WORK ORDER:
In the entries below, count the lines that hold the string "Julita" and state only that count.

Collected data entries
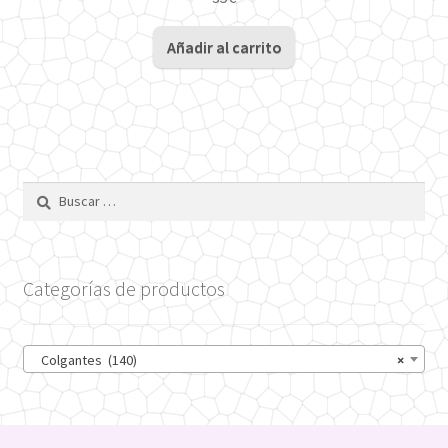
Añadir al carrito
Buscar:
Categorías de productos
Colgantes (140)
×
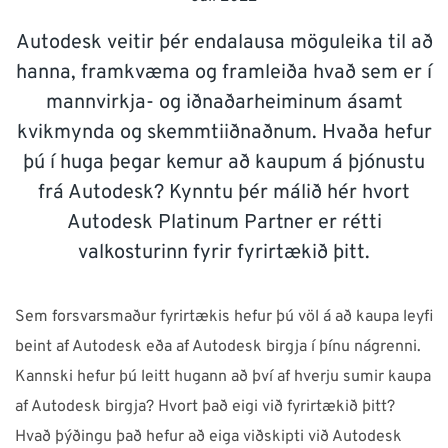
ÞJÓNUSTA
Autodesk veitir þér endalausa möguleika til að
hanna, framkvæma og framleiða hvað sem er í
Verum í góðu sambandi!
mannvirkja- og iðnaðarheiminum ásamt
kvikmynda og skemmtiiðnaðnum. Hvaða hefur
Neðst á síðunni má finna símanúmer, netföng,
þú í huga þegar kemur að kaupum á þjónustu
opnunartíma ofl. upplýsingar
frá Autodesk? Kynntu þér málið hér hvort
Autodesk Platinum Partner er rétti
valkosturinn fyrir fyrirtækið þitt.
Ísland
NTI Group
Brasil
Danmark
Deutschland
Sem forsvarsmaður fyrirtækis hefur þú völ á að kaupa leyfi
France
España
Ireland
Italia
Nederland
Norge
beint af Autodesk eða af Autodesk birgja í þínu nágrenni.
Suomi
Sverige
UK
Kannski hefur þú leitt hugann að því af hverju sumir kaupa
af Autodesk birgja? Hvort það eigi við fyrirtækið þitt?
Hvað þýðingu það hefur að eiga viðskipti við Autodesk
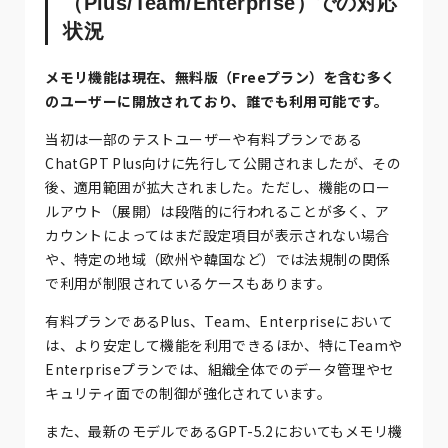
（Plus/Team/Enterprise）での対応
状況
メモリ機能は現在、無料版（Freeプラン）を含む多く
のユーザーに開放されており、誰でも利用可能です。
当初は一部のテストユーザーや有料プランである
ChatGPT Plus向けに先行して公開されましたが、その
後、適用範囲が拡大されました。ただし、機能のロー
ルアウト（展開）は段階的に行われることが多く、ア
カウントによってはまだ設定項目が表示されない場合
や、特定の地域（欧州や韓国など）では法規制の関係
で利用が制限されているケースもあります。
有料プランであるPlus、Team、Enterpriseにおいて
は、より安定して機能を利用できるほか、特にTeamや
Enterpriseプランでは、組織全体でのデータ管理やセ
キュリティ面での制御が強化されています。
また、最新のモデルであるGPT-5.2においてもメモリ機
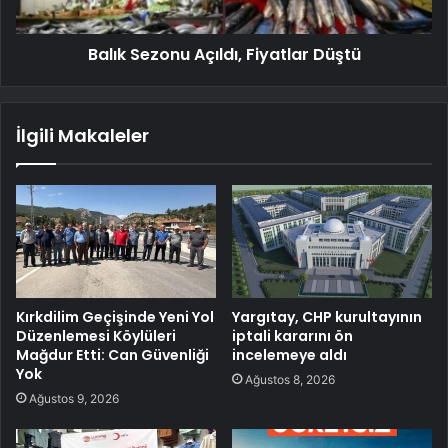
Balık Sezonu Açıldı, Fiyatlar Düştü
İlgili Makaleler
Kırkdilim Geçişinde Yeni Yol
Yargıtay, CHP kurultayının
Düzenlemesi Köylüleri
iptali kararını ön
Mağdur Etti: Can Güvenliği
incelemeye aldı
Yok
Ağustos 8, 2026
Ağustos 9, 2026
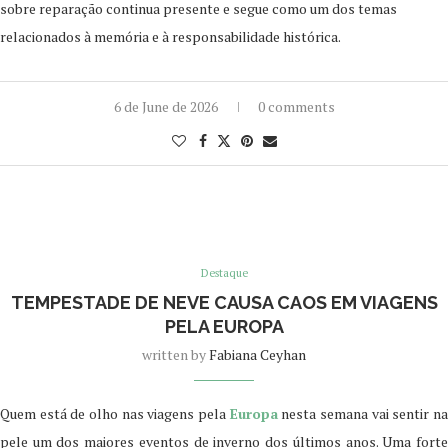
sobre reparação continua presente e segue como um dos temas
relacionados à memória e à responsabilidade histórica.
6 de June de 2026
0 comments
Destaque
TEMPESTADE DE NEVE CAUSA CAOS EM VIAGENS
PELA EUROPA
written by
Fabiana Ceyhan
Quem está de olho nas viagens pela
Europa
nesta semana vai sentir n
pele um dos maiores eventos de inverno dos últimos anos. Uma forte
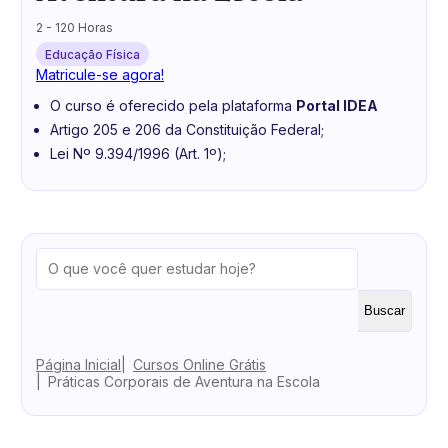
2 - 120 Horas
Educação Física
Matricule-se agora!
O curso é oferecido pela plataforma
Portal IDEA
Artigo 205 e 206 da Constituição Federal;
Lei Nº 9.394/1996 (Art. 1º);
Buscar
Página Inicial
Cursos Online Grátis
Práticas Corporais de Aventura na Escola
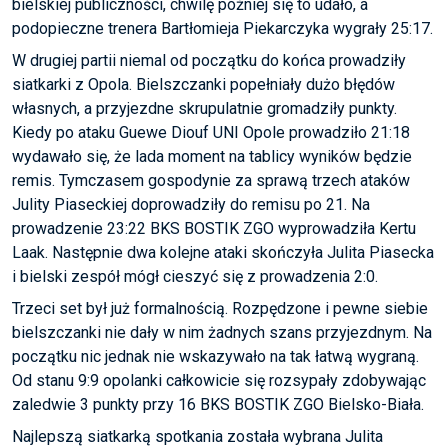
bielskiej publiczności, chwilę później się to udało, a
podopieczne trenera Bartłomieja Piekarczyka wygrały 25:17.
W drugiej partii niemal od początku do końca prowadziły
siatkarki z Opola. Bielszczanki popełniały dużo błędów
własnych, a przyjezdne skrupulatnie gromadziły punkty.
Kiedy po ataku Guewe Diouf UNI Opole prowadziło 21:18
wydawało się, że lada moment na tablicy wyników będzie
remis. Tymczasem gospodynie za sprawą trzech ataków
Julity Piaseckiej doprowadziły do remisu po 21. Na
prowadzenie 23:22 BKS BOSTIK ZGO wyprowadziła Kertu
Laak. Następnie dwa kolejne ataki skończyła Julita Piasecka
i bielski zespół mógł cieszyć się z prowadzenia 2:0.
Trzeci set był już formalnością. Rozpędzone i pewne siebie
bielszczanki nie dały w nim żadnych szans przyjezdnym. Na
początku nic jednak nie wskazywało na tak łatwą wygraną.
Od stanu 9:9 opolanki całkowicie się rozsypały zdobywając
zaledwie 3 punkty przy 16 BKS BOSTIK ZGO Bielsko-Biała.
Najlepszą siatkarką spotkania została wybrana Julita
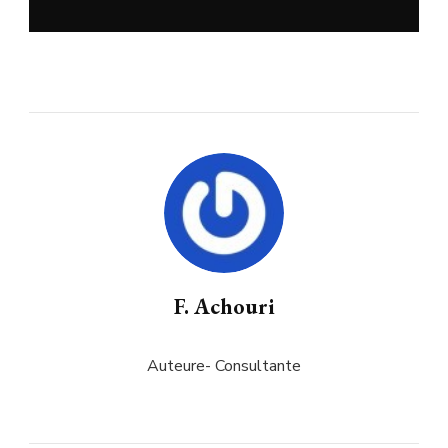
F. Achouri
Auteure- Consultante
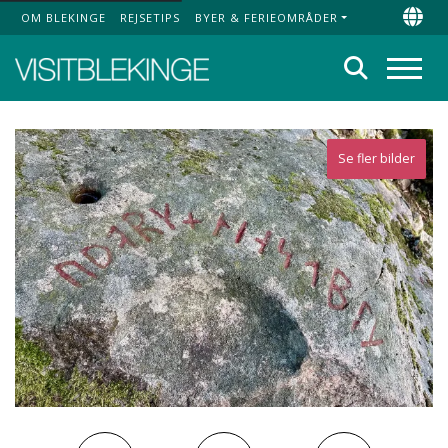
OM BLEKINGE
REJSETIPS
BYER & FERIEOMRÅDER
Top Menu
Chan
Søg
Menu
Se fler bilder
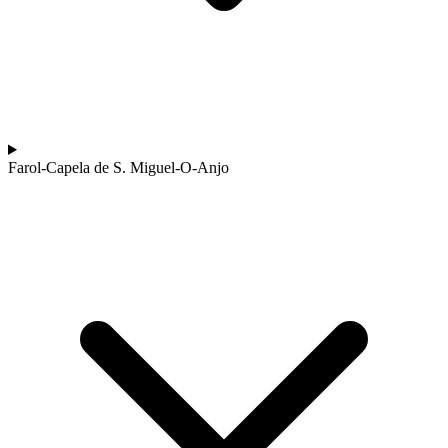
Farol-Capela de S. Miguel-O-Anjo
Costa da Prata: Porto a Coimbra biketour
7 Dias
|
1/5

RESULT OF THE TASK:
2